LOUISVILLE, Ky. (WDRB) -- People who didn't know the victim's of Monday's mass shooting in Louisville looked to their faith for answers.

Vigils were held at several area churches to pray for the victims and survivors of the tragedy. 

The pastor at Christ Church United Methodist opened the doors for two hours on Monday evening. There was no service. People just lit candles near the front and came together for comfort and healing. Pastor Eric Bryant didn't know the victims and said the gesture seemed like the right thing to do.


Hours after a mass shooting in Louisville, Ky., people gathered for to light candles and pray at Christ Church United Methodist. (WDRB Image) April 10, 2023

Dozens also gathered outside of Crescent Hill Presbyterian Church for an interfaith prayer vigil. It was an informal gathering, but people felt moved and took the microphone and shared their feelings. For some it was anger. For others it was frustration, and some expressed exasperation that this type of violence is hitting so many cities.

Of course, there was also overwhelming sadness.

"We shouldn't be sleeping easy because somebody's family doesn't have a loved one tonight. And it's not my family today, but it's somebody else's," said Cherri Vaughn.

Many said they hope that something changes to prevent more families from losing loved ones to this type of violence.

Bryant said, "We see this happening all around the country and it's always heartbreaking when it happens, but when it's in your community, it obviously has an emotional impact."

Former Kentucky State Rep. Jim Wayne was among those at one vigil. "It just rips you apart, it's too close too home. It's not all the way in Nashville, or Buffalo New York, or somewhere else, it's right here. And it's real, and it's very very tragic"

Earlier in the day, a prayer was led by civil rights activist Bishop Dennis Lyons and representatives of the Jesus Movement.

Many of the leaders said they are praying for all families involved. They also put out a call to action to end violence in the community.

Prayer service at King Solomon Missionary Baptist Church after April 10, 2023 mass shooting

Community leaders gather for a prayer service at King Solomon Missionary Baptist Church after a mass shooting in downtown Louisville on April 10, 2023.

"This message of peace must go on into every household in the world that there is hope," said Rev. Wanda Macintyre of King Solomon Missionary Baptist Church. "Don't give up. Guns are not the answer. Conflict is not the answer. Love in the answer, and we need to turn our hearts back to God, that He will help us and enable us to love one another.

"In spite of what it looks like, in spite of what if feels like, God is in control. And we can’t lose sight at that. We can't get so connected to the disasters where we don’t see that God is going to work something out that is bigger than us. God is bigger than this situation. God is bigger than our circumstances."

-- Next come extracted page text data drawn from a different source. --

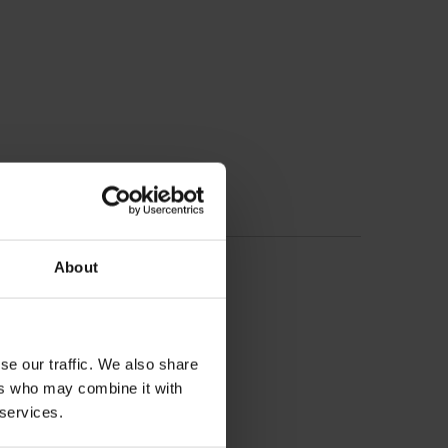
About
ni
se our traffic. We also share
ers who may combine it with
 services.
oliamid, 18% Elastan (spandex)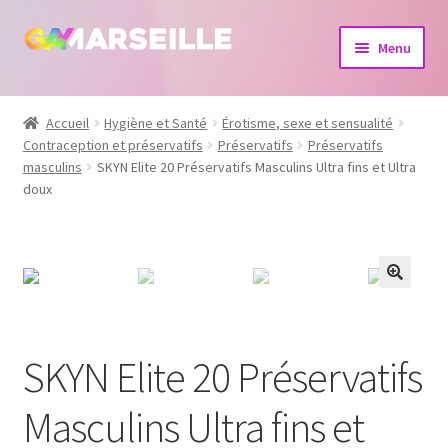
Aller
Aller
Menu
à
au
la
contenu
Boutique
navigation
Accueil
Hygiène et Santé
Érotisme, sexe et sensualité
Contraception et préservatifs
Préservatifs
Préservatifs
Bijoux
masculins
SKYN Elite 20 Préservatifs Masculins Ultra fins et Ultra
doux
Calendrier
Dvd
Livres
SKYN Elite 20 Préservatifs
Masculins Ultra fins et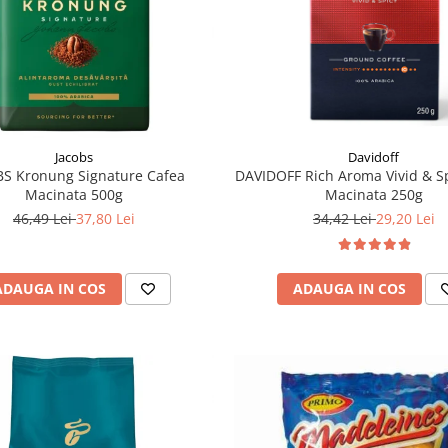
Jacobs
Davidoff
S Kronung Signature Cafea
DAVIDOFF Rich Aroma Vivid & S
Macinata 500g
Macinata 250g
46,49 Lei
37,80 Lei
34,42 Lei
29,20 Lei
ADAUGA IN COS
ADAUGA IN COS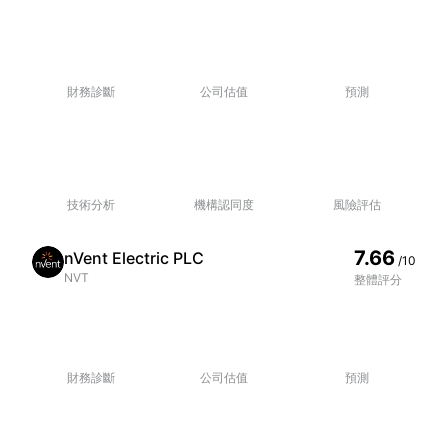
財務診斷
公司估值
預測
技術分析
機構認同度
風險評估
7.66
nVent Electric PLC
/10
NVT
整體評分
財務診斷
公司估值
預測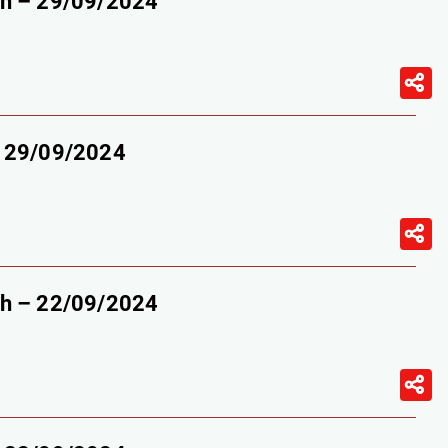
9h – 29/09/2024
– 29/09/2024
9h – 22/09/2024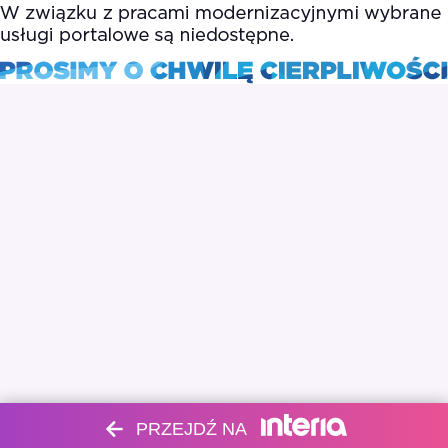
PRZEJDŹ NA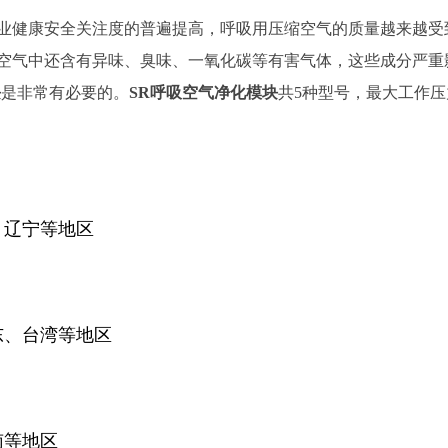
业健康安全关注度的普遍提高，呼吸用压缩空气的质量越来越受
空气中还含有异味、臭味、一氧化碳等有害气体，这些成分严重
块
是非常有必要的。
SR呼吸空气净化模块
共5种型号，最大工作压力为
、辽宁等地区
东、台湾等地区
南等地区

Holy Trinity Catholic Church in St. Matthews gathered to remember one of the mass shooting victims, Josh Barrick, who was a parishioner at the church.

Shayne Duvall, pastor of Holy Trinity Catholic Church, spent Monday consoling the Barrick family.

"Every human life matter, and until we have a greater respect for human life, this violence is not going to stop," Duvall said. "We have to love and respect the human person and that is what the church teaches. That's how we will get through this. We will treat people with respect and love, and hopefully mercy and forgiveness. These tragic events will hopefully make us stronger in our faith and stronger as a community."